Abstract:
The present invention relates to a system and a method for continuous operation of an internal-combustion engine ( 2 ), comprising at least an actuator connected to a working device of the engine, an electronic circuit board or card ( 3 ) comprising a programmable logic FPGA component, means ( 9, 10 ) for synchronizing the card according to the engine cycle, and a central processing unit (CPU). The invention comprises: generating, through the component, a plurality of actuator control pulses, the pulses being parameterizable in phase and in duration, being independent, linked with a single cylinder and synchronized by an angular reference point in the engine cycle for each cylinder; determining pulse parameters and assigning these parameters to the pulses by means of a computing program included in the CPU of the microcomputer at each physical output; and controlling at least one of the actuators by a logic output signal of the circuit board corresponding to at least one of the control pulses.

Description:
CROSS REFERENCE TO RELATED APPLICATION 
   This application is related to U.S. Ser. No. 11/578,599, filed Nov. 6, 2006, and entitled “Method and System for Multi-Purposely Controlling An Internal-Combustion Engine on an Engine Bench Testing Unit”. 

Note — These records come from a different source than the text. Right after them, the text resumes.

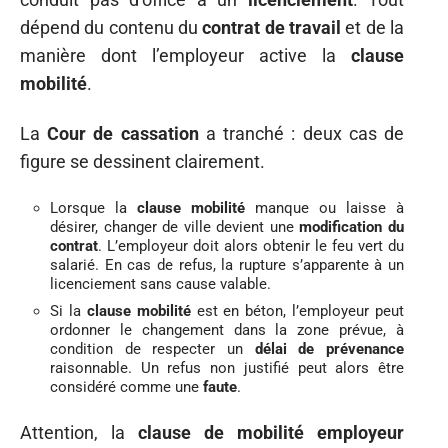
dépend du contenu du
contrat de travail
et de la
manière dont l’employeur active la
clause
mobilité
.
La
Cour de cassation
a tranché : deux cas de
figure se dessinent clairement.
Lorsque la
clause mobilité
manque ou laisse à
désirer, changer de ville devient une
modification du
contrat
. L’employeur doit alors obtenir le feu vert du
salarié. En cas de refus, la rupture s’apparente à un
licenciement sans cause valable.
Si la
clause mobilité
est en béton, l’employeur peut
ordonner le changement dans la zone prévue, à
condition de respecter un
délai de prévenance
raisonnable. Un refus non justifié peut alors être
considéré comme une
faute
.
Attention, la
clause de mobilité employeur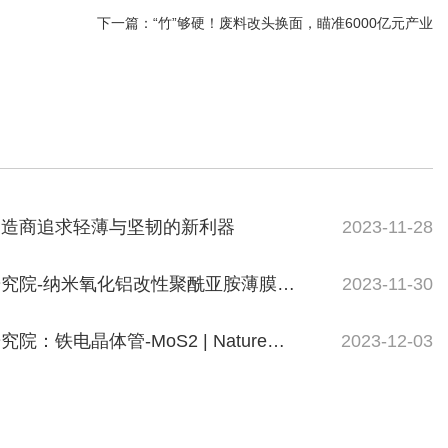
下一篇：
“竹”够硬！废料改头换面，瞄准6000亿元产业
制造商追求轻薄与坚韧的新利器
2023-11-28
究院-纳米氧化铝改性聚酰亚胺薄膜制
2023-11-30
：铁电晶体管-MoS2 | Nature
2023-12-03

   BACKGROUND OF THE INVENTION 
   1. Field of the Invention 
   The present invention relates to a method and to an associated system comprising an electronic circuit board referred to hereinafter as a “TIMER PCI” allowing operation of any type of internal-combustion engine, 2 or 4 stroke, gasoline (mono and multispark), diesel (mono and multi-injection), according to a distribution extended to four cylinders per circuit board and according to a complete engine control autonomy principle that considerably relieves the real-time activity of the central unit. 
   2. Description of the Prior Art 
   Operating an engine has been performed either using commercial computers generally available to the general public whose use is limited to the range of operation of the engine defined by the car manufacturer according to a principle of centralized real-time activity management within the computer microcontroller, or using specific R&amp;D engine test bench control equipments used by manufacturers of car parts to develop all the engine control strategies and whose use is limited to a make of car according to a principle of centralized real-time activity management within the central unit of the system. 
   SUMMARY OF THE INVENTION 
   On the other hand, the system and the method according to the invention have the advantage of providing operation of any type of engine independently of the car manufacturer and/or the associated car parts manufacturer and providing a mechanism of operation open to all the engine control strategy development perspectives based, on the one hands on the increasing power of PC compatible microcomputers and, on the other hand, on a complete operational autonomy principle that considerably relieves the real-time activity of the central unit. 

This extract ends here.